High agent count without HPA on web — enable services.common.hpa in the values file.
Query touching a long retention window — UI filters help.

Storage growth

If ClickHouse / MinIO PVCs are filling faster than expected:

kubectl exec -n <backend-NS> <PREFIX>-clickhouse-0 -- du -sh /var/lib/clickhouse/*
kubectl exec -n <backend-NS> <PREFIX>-minio-0 -- du -sh /data

Knobs:

global.dataRetentionDays — lower it (default 30, can go down to 7 in dev). Existing data ages out at the next compaction.
Profiler -samples-per-second (default 19) — lower it on agents to reduce ingestion volume.
Stop the profiler on noisy / low-value nodes (profiler.nodeSelector to scope which nodes report).

Done

Exit when the user confirms data is flowing again or escalates to support. Always recap which step fixed it, so future-them can pattern-match.

Security constraints

Never modify Kubernetes secrets via kubectl edit mid-diagnosis without confirming with the user — leaks the value into shell history.
Never run kubectl delete pvc, kubectl delete namespace, or helm uninstall without explicit user confirmation.

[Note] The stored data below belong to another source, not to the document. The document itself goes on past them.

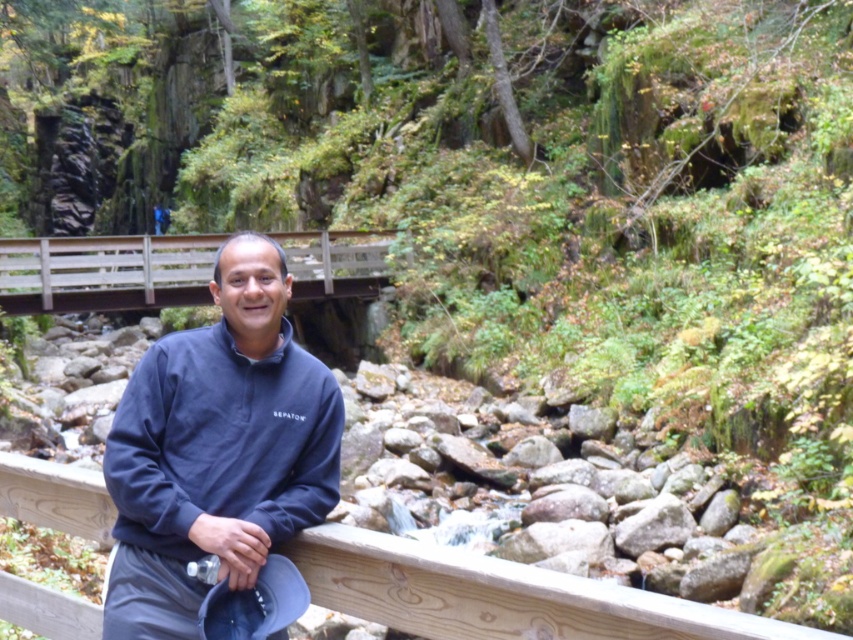 Question: Which point is farther from the camera taking this photo?

Choices:
 (A) (206, 440)
 (B) (418, 582)

Answer: (A)

Question: Which object appears farthest from the camera in this image?

Choices:
 (A) wooden bridge at center
 (B) wooden rail at center
 (C) navy fleece sweater at center

Answer: (A)

Question: Can you confirm if wooden rail at center is bigger than wooden bridge at center?

Choices:
 (A) no
 (B) yes

Answer: (A)

Question: Is navy fleece sweater at center wider than wooden rail at center?

Choices:
 (A) yes
 (B) no

Answer: (B)

Question: Which point is farther from the camera taking this photo?

Choices:
 (A) (x=74, y=268)
 (B) (x=498, y=588)
 (C) (x=142, y=556)

Answer: (A)

Question: Can you confirm if navy fleece sweater at center is smaller than wooden bridge at center?

Choices:
 (A) yes
 (B) no

Answer: (A) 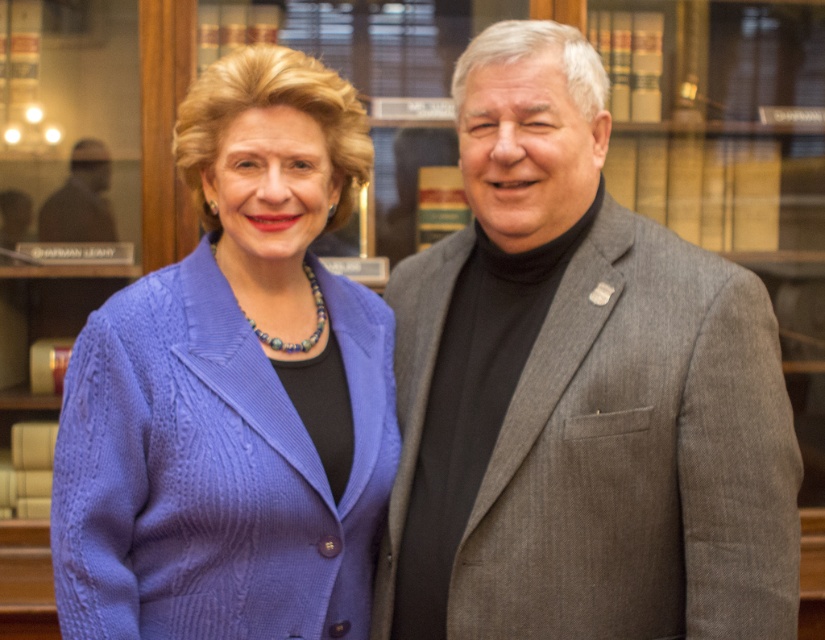 This screenshot has height=640, width=825. What do you see at coordinates (578, 394) in the screenshot? I see `gray wool suit at center` at bounding box center [578, 394].

Does gray wool suit at center have a smaller size compared to cable-knit sweater at left?

Incorrect, gray wool suit at center is not smaller in size than cable-knit sweater at left.

Is point (786, 534) more distant than point (88, 420)?

No, it is in front of (88, 420).

The image size is (825, 640). What are the coordinates of `gray wool suit at center` in the screenshot? It's located at (578, 394). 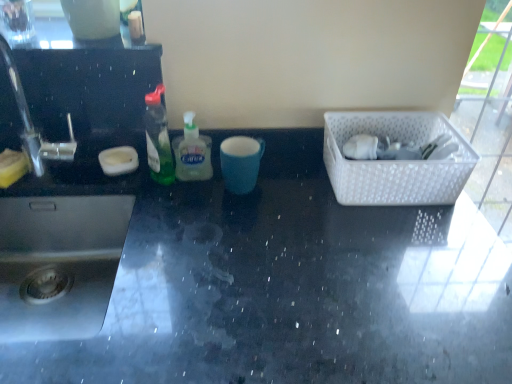 This screenshot has height=384, width=512. Find the location of `vacant space situated on the left part of green translucent bottle at center, acting as the 2th bottle starting from the right`. vacant space situated on the left part of green translucent bottle at center, acting as the 2th bottle starting from the right is located at coordinates (94, 178). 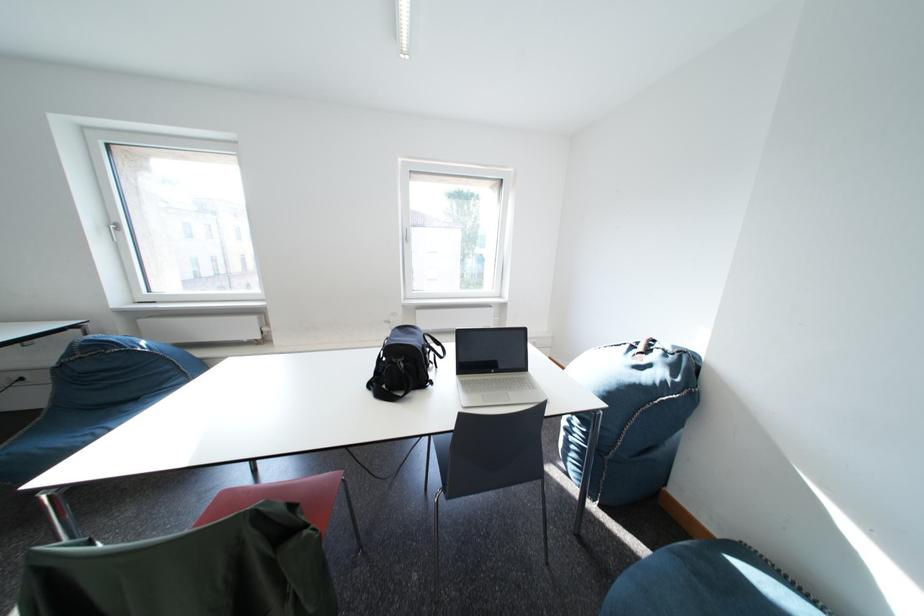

Backups don't come from this skill.
Never apply config changes (helm upgrade) without --reset-then-reuse-values — see shared/conventions.md.
Never suggest disabling TLS, auth, or NetworkPolicies as a "fix" without flagging the trade-off explicitly.
Never declare "fixed" without re-running the relevant verify step (Done above).